Art inevitably reflects society. But on Pittsburgh's museum and gallery scene, a trend toward explicit commentary is in the air this fall.
In fact, Astria Suparak, the new curator at Carnegie Mellon's Miller Gallery, has made social change the season's theme. The Miller's Keep It Slick: Infiltrating Capitalism with The Yes Men (Nov. 14-Jan. 19) is the first major exhibition by the group of artist-activists who don suits and wield PowerPoint to pose as representatives of outfits like Halliburton and the World Trade Organization, exposing the dark heart behind corporate capital's sleek façade. The show of videos, costumes, posters and props puckishly includes a "Business Casual Reception" and a sneak preview of the new film The Yes Men Fix the World.
Earlier this autumn, you can get a dose of righteous progressive politics at Artists Upstairs, which hosts a show built around A People's History of American Empire, a graphic-novel-style adaptation of author Howard Zinn's classic A People's History of the United States. The new book retells the events of Sept. 11, 2001, in the context of U.S. expansionism from Wounded Knee to Iraq. Selected passages will be displayed through Nov. 15; the illustrator, Wisconsin-based cartoonist Mike Konopacki, visits for the Oct. 3 opening.
Meanwhile, at the Carnegie Museum of Art, the sprawling Carnegie International, Life on Mars (through Jan. 11), is joined by Worlds Away: New Suburban Landscapes. The new show finds artists and architects exploring the "physical and social complexities" of a suburbia that's grown beyond tract housing and picket fences, and is defined by burgeoning demographic diversity as well as highways and big boxes. It's at the museum's Heinz Architectural Center Oct. 4-Jan. 18.
Also that weekend, The Andy Warhol Museum dives a half-century into the past with 1958 (Oct. 4-Jan. 11). The exhibit, curated by museum director Tom Sokolowski, revisits that year's popular culture, from billboard campaigns to the Edsel, Elvis to The Man in the Gray Flannel Suit.
The Mattress Factory, meanwhile, looks to the future with PREDRIVE: After Technology (Nov. 14-March 22). Commissioned new works by five international artists tease and prod the realms of the virtual, exploring "lo-fi digital effects/dysfunctions, ready-made cyber-kitsch, software aesthetics, and the performativity of digital environments in real space." Curator Melissa Ragona features video installations and more by Takeshi Murata, Brody Condon, PaperRad, Gretchen Skogerson and Antoine Catala. At Wood Street Galleries, internationally acclaimed, New York-based Austrian artist Kurt Hentschlager presents another take on the human condition with one of his immersive environments, titled Zee Range (Oct. 3-Dec. 31).
The Society for Contemporary Craft, no stranger to social commentary embedded in traditional craftwork, hosts The Enamel Experience (Oct. 3-Jan. 10). The internationally traveling exhibition, curated by British artist and researcher Elizabeth Turell, includes historic enamel badges from the Museum der Arbeit in Hamburg, Germany, and new interpretations by an international roster of artists addressing such topics as worker exploitation and other human-rights abuses.
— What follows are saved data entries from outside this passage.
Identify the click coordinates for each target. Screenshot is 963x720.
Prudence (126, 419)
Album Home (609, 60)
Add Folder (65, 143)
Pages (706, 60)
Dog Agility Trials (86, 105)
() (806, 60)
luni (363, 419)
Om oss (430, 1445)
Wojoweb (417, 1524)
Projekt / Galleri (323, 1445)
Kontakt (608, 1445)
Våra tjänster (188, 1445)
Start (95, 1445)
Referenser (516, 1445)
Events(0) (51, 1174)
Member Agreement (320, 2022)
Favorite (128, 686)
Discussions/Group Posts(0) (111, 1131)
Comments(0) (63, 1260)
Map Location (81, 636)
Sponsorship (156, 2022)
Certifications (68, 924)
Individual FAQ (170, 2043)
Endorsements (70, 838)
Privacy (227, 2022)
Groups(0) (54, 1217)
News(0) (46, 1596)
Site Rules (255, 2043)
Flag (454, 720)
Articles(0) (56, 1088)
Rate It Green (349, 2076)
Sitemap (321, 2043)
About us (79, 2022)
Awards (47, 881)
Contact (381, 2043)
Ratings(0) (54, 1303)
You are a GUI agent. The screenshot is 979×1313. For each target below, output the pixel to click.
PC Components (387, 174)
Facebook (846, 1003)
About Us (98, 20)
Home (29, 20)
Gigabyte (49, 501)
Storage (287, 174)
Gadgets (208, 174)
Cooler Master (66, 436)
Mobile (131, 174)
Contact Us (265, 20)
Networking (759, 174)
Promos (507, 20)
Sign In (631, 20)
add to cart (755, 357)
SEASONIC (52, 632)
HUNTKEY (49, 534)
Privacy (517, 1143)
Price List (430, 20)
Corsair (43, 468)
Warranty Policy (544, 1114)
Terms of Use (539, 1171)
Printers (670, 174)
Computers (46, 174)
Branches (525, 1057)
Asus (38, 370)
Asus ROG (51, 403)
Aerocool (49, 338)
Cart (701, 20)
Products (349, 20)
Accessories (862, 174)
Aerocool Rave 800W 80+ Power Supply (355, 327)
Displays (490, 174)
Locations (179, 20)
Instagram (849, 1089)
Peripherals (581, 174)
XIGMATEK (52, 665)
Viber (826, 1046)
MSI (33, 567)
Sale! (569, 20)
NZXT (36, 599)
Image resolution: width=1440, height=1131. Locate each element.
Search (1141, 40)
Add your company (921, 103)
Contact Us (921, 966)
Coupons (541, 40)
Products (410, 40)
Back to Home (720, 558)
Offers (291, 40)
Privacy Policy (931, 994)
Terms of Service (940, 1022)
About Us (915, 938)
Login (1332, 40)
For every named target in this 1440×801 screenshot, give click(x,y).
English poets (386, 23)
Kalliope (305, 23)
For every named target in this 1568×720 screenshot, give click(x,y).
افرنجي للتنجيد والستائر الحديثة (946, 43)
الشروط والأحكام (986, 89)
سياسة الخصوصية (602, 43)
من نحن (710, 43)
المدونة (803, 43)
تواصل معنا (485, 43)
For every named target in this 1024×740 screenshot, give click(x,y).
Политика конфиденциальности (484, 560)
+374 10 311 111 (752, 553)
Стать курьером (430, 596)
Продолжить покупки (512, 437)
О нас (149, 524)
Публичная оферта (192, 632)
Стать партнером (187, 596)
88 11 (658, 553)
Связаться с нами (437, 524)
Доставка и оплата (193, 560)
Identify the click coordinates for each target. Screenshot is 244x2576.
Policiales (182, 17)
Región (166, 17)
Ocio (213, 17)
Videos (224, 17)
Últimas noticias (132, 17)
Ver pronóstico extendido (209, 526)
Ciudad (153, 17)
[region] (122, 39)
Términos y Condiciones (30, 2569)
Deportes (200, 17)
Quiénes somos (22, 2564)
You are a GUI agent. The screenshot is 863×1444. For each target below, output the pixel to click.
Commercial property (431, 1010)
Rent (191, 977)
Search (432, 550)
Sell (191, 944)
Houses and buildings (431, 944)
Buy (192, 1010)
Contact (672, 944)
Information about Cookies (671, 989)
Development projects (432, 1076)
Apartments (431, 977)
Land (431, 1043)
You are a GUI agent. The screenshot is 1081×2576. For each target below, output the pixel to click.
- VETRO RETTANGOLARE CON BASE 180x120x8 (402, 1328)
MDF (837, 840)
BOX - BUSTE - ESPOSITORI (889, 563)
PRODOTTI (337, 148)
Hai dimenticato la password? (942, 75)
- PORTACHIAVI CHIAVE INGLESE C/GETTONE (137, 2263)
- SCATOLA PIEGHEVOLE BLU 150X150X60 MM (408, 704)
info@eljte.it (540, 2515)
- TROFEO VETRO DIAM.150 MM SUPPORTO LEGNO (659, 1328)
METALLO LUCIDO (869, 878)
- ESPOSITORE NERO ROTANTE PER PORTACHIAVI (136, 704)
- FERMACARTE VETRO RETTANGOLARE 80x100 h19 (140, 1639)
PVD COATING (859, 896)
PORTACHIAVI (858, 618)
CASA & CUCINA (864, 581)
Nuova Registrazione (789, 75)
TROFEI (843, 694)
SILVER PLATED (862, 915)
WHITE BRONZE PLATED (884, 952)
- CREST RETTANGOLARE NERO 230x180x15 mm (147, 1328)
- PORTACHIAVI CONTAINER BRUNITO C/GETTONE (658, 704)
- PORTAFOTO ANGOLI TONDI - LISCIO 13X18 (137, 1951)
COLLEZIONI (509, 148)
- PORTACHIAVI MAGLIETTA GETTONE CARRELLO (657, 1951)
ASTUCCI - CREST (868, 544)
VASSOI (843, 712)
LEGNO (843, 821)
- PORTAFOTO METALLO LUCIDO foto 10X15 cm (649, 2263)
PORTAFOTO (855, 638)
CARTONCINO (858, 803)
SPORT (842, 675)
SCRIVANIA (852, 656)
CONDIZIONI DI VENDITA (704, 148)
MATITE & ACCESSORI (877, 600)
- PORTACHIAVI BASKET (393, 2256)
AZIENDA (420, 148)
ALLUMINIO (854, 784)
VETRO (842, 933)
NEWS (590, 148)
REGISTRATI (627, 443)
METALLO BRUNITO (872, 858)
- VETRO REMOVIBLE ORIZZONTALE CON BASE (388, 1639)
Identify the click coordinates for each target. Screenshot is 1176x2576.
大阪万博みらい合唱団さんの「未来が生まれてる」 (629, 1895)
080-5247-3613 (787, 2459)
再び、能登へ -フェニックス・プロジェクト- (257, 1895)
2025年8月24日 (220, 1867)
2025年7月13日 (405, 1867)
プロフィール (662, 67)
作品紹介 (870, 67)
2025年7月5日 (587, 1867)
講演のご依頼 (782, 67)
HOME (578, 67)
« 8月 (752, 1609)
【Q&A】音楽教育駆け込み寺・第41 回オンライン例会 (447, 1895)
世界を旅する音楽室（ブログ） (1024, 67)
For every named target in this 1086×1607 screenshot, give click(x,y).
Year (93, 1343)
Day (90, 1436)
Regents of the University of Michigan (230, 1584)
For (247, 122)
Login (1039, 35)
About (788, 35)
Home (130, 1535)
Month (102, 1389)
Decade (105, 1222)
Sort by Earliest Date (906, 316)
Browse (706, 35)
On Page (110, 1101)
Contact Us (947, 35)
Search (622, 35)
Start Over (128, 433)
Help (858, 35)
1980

All is not social discourse, of course. Rosamond Purcell, an internationally exhibited artist, visits Silver Eye Center for Photography with Eloquent Eggs & Disintegrating Dice (Sept. 25-Nov. 29), comprising 40 color prints from her years shooting behind the scenes at museums. Local media- and sound-artist Rick Gribenas offers It's not quite the way (Sept. 26-Oct. 19), an installation incorporating video, sound and light, at Pittsburgh Filmmakers Galleries. The Frick Art Museum keeps classical with From Michelangelo to Annibale Carracci: A Century of Italian Drawings from the Prado (Oct. 25-Jan. 4), with 16th-century works long unseen outside the great Spanish museum, including figure studies for the Sistine Chapel. Pittsburgh Glass Center hosts Absence of Body, by internationally known artist Susan Taylor Glasgow, its centerpiece a giant glass bird's nest. And Born of Fire: The Life and Pottery of Margaret Tafoya, at the Carnegie Museum of Natural History Oct. 4-Jan. 4, spotlights the late Pueblo Indian matriarch.
Among storefront venues, Zombo Gallery offers Girls! Girls! Girls!, work by "a bevy of Pittsburgh's hippest art chicks" (Sept. 20). BoxHeart Gallery has the artist Irmaly's works in fresco, epoxy and resin, Seeking the Blue Bird of Happiness (Nov. 11-Dec. 6). In December, ModernFormations Gallery unveils the winner of its annual people's-choice Spring Salon: metalsmith Kathryn Cole's Bits and Pieces of a Place, featuring art inspired by Pittsburgh's landscape. And at moxie DaDA's firehouse space, Politics and Other Vices (Nov. 1-29) -- Robert D. Huckestein's renderings of world leaders both past and present -- offers at least one more volley of social commentary.